## [Exercise requirements]
Reproduce every record exactly as it appears, but not the pictures.

## [Provided records]
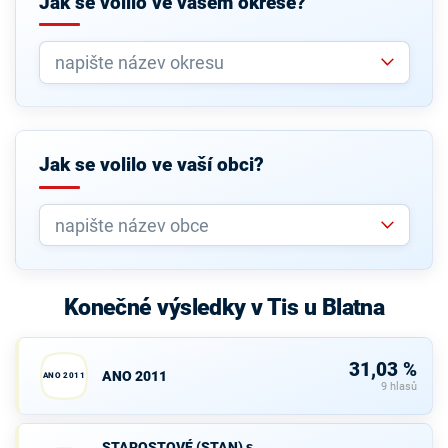
Jak se volilo ve vašem okrese?
Jak se volilo ve vaší obci?
Konečné výsledky v Tis u Blatna
31,03 %
ANO 2011
ANO 2011
9 hlasů
STAROSTOVÉ
STAROSTOVÉ (STAN) s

## [Written response]
Jak se volilo ve vašem okrese?
Jak se volilo ve vaší obci?
Konečné výsledky v Tis u Blatna
31,03 %
ANO 2011
ANO 2011
9 hlasů
STAROSTOVÉ
STAROSTOVÉ (STAN) s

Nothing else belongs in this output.